Trump também provocou pelo menos três vezes o adversário mencionando sua família, numa tentativa de fazer Biden perder a calma. O democrata não mordeu a isca.

 Trump mencionou um suposto pagamento recebido por Hunter Biden, filho de Joe Biden, da mulher do ex-prefeito de Moscou. “Três milhões e meio de dólares”, disse Trump. No final da noite, o presidente disse que Beau Biden, filho de Joe Biden que morreu de câncer em 2015, teria sido expulso com desonra do Exército.

 O democrata disse que seu filho tinha um problema com drogas, mas serviu no Iraque e não era um “derrotado ou um trouxa”, como teria afirmado Trump, de acordo com uma reportagem recente publicada pela revista The Atlantic.

Biden na frente

 O democrata segue na frente nas pesquisas nacionais, com uma vantagem média de 6,1 pontos percentuais em relação a Trump. Essa vantagem é significativa e importante, mas a eleição americana é decidida no colégio eleitoral.

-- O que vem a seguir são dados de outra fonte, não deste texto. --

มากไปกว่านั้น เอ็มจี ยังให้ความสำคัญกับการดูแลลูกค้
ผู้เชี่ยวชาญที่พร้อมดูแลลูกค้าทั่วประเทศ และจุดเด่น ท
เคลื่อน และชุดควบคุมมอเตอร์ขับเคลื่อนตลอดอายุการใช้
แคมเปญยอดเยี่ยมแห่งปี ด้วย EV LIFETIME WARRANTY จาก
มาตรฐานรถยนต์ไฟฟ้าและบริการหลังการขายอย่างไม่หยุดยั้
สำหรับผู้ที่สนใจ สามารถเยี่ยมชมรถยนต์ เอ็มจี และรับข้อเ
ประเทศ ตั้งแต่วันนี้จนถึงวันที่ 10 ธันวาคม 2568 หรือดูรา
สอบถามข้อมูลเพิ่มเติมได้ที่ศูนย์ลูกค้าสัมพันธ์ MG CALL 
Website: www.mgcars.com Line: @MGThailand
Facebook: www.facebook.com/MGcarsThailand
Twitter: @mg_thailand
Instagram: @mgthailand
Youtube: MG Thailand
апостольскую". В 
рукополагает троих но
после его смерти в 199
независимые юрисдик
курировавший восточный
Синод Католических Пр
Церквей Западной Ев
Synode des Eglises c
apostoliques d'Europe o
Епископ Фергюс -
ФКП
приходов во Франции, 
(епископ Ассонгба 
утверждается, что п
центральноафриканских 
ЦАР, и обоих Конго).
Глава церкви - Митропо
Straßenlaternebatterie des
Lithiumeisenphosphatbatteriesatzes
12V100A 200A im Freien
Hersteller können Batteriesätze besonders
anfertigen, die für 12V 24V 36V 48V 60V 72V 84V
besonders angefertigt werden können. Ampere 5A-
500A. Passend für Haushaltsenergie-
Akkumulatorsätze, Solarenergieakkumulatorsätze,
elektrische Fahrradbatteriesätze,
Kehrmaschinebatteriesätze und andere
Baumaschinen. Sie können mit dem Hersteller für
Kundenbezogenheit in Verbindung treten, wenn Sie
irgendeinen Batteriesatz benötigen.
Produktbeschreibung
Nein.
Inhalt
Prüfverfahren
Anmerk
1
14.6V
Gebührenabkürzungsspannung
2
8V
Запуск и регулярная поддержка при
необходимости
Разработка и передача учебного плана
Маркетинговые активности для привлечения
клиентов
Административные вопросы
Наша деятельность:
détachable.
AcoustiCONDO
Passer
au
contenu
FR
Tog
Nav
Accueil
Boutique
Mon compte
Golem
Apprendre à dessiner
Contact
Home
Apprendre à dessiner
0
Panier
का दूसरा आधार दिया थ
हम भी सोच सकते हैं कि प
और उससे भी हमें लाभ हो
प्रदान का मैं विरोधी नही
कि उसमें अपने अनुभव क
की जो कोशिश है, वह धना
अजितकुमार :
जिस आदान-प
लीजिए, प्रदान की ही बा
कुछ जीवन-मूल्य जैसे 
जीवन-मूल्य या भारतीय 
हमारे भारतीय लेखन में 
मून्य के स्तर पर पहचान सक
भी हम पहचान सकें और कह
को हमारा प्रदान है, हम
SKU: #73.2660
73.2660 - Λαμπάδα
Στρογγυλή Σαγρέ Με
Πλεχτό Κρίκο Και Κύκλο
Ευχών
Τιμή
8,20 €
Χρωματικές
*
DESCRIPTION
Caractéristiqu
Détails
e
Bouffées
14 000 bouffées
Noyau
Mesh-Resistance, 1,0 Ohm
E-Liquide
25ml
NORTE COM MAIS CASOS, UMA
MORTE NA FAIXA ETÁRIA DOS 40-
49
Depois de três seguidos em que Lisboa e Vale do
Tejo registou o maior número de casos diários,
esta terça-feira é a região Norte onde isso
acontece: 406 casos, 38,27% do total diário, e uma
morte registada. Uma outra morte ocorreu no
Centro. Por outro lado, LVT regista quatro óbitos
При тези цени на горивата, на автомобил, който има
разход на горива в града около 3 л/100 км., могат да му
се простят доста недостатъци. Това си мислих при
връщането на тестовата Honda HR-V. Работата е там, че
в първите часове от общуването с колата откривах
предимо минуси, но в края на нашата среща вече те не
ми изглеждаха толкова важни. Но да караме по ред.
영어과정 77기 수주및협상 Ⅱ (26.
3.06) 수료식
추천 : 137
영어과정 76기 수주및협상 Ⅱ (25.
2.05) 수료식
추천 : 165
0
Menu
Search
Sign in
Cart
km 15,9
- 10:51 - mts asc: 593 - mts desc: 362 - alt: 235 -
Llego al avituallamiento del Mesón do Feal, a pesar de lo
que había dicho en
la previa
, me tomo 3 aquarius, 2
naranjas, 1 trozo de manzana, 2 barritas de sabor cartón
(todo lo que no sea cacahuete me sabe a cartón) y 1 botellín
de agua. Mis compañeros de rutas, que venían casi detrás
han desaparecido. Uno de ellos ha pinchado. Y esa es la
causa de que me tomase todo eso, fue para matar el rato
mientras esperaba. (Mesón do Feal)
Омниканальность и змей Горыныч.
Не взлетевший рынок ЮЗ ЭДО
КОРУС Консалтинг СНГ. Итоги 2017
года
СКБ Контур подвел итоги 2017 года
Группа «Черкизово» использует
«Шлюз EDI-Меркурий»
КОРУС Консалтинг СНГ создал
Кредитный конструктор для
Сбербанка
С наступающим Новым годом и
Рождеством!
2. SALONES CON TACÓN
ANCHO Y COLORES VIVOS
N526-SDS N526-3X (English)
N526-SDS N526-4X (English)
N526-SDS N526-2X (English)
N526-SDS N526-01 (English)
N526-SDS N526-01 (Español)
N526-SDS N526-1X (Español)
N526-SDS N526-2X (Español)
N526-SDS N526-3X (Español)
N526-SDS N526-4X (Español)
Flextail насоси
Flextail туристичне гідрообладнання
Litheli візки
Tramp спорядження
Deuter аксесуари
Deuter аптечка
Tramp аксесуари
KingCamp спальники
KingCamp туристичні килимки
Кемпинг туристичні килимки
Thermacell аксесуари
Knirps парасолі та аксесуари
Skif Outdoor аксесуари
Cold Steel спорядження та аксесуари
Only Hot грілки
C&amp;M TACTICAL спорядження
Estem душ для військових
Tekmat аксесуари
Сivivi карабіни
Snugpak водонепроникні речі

 Ou seja, alguns estados são mais importantes que outros para determinar quem será o próximo presidente. Há quatro anos, Hillary Clinton também liderava nas pesquisas nacionais, e a democrata obteve quase 3 milhões de votos a mais que Trump nas urnas.

 A Pensilvânia é um dos estados cruciais para as pretensões de ambos os candidatos. Em 2016, Trump levou os 20 delegados do estado no colégio eleitoral por pouco mais de 44 000 votos, de um total de mais de 6 milhões.

 Uma pesquisa divulgada ontem pelo jornal Washington Post em parceria com a ABC News indica que Biden tem uma vantagem considerável na Pensilvânia: 54% contra 45% entre os eleitores que devem votar. Outro indicador relevante é a desaprovação de 57% dos eleitores quanto à condução da pandemia por parte do presidente.

 Junto com Michigan e Wisconsin, a Pensilvânia é um dos três estados do chamado Rust Belt, região que era dominada pela manufatura e cujas economias foram duramente atingidas pela globalização. Trump venceu os três por menos de 1 ponto percentual há quatro anos.

 Em Wisconsin, Biden tem uma vantagem de apenas dois pontos percentuais, dentro da margem de erro do levantamento. Em Michigan, sua liderança é mais confortável: Biden tem 52% das preferências, contra 44% de Trump.